FFT

Tier: Core (Internal Utility) | No ComponentType | No Parameters

Radix-2 Cooley-Tukey Fast Fourier Transform with pre-computed twiddle factors and bit-reversal permutation.

Overview

The FFT class provides forward and inverse Fourier transforms used by frequency-domain components throughout FolioDSP. It is a pure computational utility with no parameters, snapshots, control interface, or bridge class.

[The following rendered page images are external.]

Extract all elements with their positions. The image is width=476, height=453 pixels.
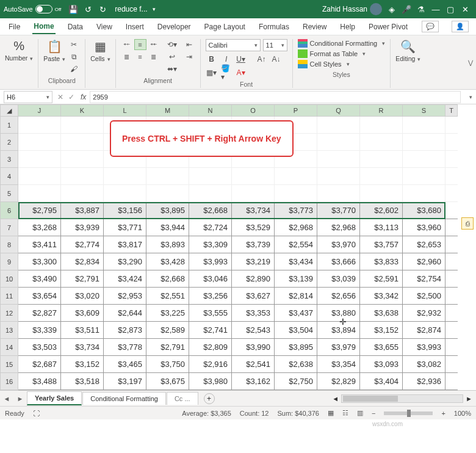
fx-icon[interactable]: fx — [81, 93, 86, 101]
row-header[interactable]: 11 — [0, 288, 18, 305]
tab-nav-prev[interactable]: ◄ — [0, 395, 13, 402]
cell[interactable]: $3,290 — [104, 253, 146, 270]
cell[interactable]: $3,939 — [61, 219, 104, 236]
cell[interactable]: $3,980 — [189, 373, 232, 390]
font-size-combo[interactable]: 11▾ — [263, 39, 287, 51]
avatar[interactable] — [370, 3, 382, 15]
cell[interactable]: $3,039 — [317, 270, 360, 288]
cell[interactable]: $3,833 — [360, 253, 403, 270]
cell[interactable]: $2,827 — [18, 305, 61, 322]
cell[interactable] — [146, 185, 189, 202]
menu-formulas[interactable]: Formulas — [258, 20, 290, 34]
cell[interactable] — [18, 168, 61, 185]
cell[interactable]: $2,541 — [232, 356, 275, 373]
cell[interactable]: $3,511 — [61, 322, 104, 339]
row-header[interactable]: 16 — [0, 373, 18, 390]
cell[interactable] — [360, 168, 403, 185]
cell[interactable]: $2,932 — [403, 305, 445, 322]
cell[interactable] — [18, 185, 61, 202]
cell[interactable] — [232, 185, 275, 202]
underline-button[interactable]: U▾ — [235, 54, 247, 65]
accessibility-icon[interactable]: ⛶ — [33, 410, 40, 417]
cell[interactable]: $2,834 — [61, 253, 104, 270]
cell[interactable]: $3,152 — [61, 356, 104, 373]
cell[interactable] — [317, 151, 360, 168]
minimize-icon[interactable]: — — [431, 4, 441, 14]
cell[interactable]: $3,219 — [232, 253, 275, 270]
cell[interactable] — [18, 151, 61, 168]
cell[interactable] — [445, 253, 458, 270]
row-header[interactable]: 7 — [0, 219, 18, 236]
cell[interactable]: $3,895 — [146, 202, 189, 219]
cell[interactable] — [18, 117, 61, 134]
smart-tag-icon[interactable]: ⎙ — [461, 217, 474, 230]
cell[interactable] — [445, 185, 458, 202]
cell[interactable]: $3,353 — [232, 305, 275, 322]
scroll-track[interactable] — [341, 394, 463, 403]
cell[interactable] — [360, 151, 403, 168]
row-header[interactable]: 12 — [0, 305, 18, 322]
enter-formula-icon[interactable]: ✓ — [68, 93, 74, 101]
menu-view[interactable]: View — [95, 20, 114, 34]
col-header[interactable]: J — [18, 104, 61, 117]
cell[interactable]: $3,020 — [61, 288, 104, 305]
col-header[interactable]: O — [232, 104, 275, 117]
cell[interactable] — [104, 168, 146, 185]
cell[interactable] — [445, 202, 458, 219]
align-right-icon[interactable]: ≣ — [148, 51, 160, 62]
cell[interactable]: $2,591 — [360, 270, 403, 288]
zoom-out-icon[interactable]: − — [372, 410, 375, 417]
beaker-icon[interactable]: ⚗ — [416, 4, 426, 14]
cell[interactable]: $2,638 — [275, 356, 317, 373]
sheet-tab-yearly-sales[interactable]: Yearly Sales — [27, 391, 82, 405]
borders-icon[interactable]: ▦▾ — [206, 67, 218, 78]
cell[interactable]: $3,434 — [275, 253, 317, 270]
cell[interactable] — [445, 373, 458, 390]
paste-button[interactable]: 📋Paste▾ — [43, 39, 65, 62]
cell[interactable]: $2,795 — [18, 202, 61, 219]
orientation-icon[interactable]: ⟲▾ — [166, 39, 178, 50]
scroll-right-icon[interactable]: ► — [466, 395, 472, 402]
align-left-icon[interactable]: ≣ — [121, 51, 133, 62]
cell[interactable] — [61, 185, 104, 202]
row-header[interactable]: 9 — [0, 253, 18, 270]
align-top-icon[interactable]: ⬴ — [121, 39, 133, 50]
cell[interactable]: $2,873 — [104, 322, 146, 339]
cell[interactable]: $2,968 — [317, 219, 360, 236]
cell[interactable]: $3,490 — [18, 270, 61, 288]
cell[interactable]: $3,993 — [189, 253, 232, 270]
restore-icon[interactable]: ▢ — [445, 4, 455, 14]
cell[interactable]: $2,936 — [403, 373, 445, 390]
cell[interactable]: $3,152 — [360, 322, 403, 339]
cell[interactable]: $2,953 — [104, 288, 146, 305]
cell[interactable] — [403, 117, 445, 134]
col-header[interactable]: P — [275, 104, 317, 117]
menu-home[interactable]: Home — [32, 20, 55, 34]
cell[interactable]: $3,990 — [232, 339, 275, 356]
tab-nav-next[interactable]: ► — [13, 395, 27, 402]
cell[interactable]: $3,894 — [317, 322, 360, 339]
cell[interactable]: $3,256 — [189, 288, 232, 305]
cell[interactable]: $3,627 — [232, 288, 275, 305]
cell[interactable]: $3,488 — [18, 373, 61, 390]
row-header[interactable]: 2 — [0, 134, 18, 151]
comments-button[interactable]: 💬 — [422, 21, 439, 32]
cell[interactable] — [445, 168, 458, 185]
row-header[interactable]: 3 — [0, 151, 18, 168]
merge-icon[interactable]: ⬌▾ — [166, 63, 178, 74]
font-color-icon[interactable]: A▾ — [235, 67, 247, 78]
format-as-table-button[interactable]: Format as Table▾ — [298, 49, 386, 58]
cell[interactable]: $2,687 — [18, 356, 61, 373]
new-sheet-button[interactable]: + — [204, 393, 215, 404]
expand-formula-bar-icon[interactable]: ▾ — [469, 94, 472, 100]
cell[interactable]: $3,309 — [189, 236, 232, 253]
redo-icon[interactable]: ↻ — [98, 4, 107, 14]
cell[interactable]: $3,778 — [104, 339, 146, 356]
cell[interactable]: $3,750 — [146, 356, 189, 373]
cell[interactable]: $2,791 — [61, 270, 104, 288]
cell[interactable]: $3,734 — [61, 339, 104, 356]
editing-button[interactable]: 🔍Editing▾ — [395, 39, 420, 62]
row-header[interactable]: 5 — [0, 185, 18, 202]
cell[interactable]: $3,655 — [360, 339, 403, 356]
cell[interactable]: $3,757 — [360, 236, 403, 253]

The implementation uses the classic Cooley-Tukey radix-2 decimation-in-time algorithm. All twiddle factors and bit-reversal indices are pre-computed during construction, so the transform itself is a tight loop of butterfly operations with no transcendental function calls. The transform size must be a power of 2 (typical audio sizes: 256, 512, 1024, 2048, 4096).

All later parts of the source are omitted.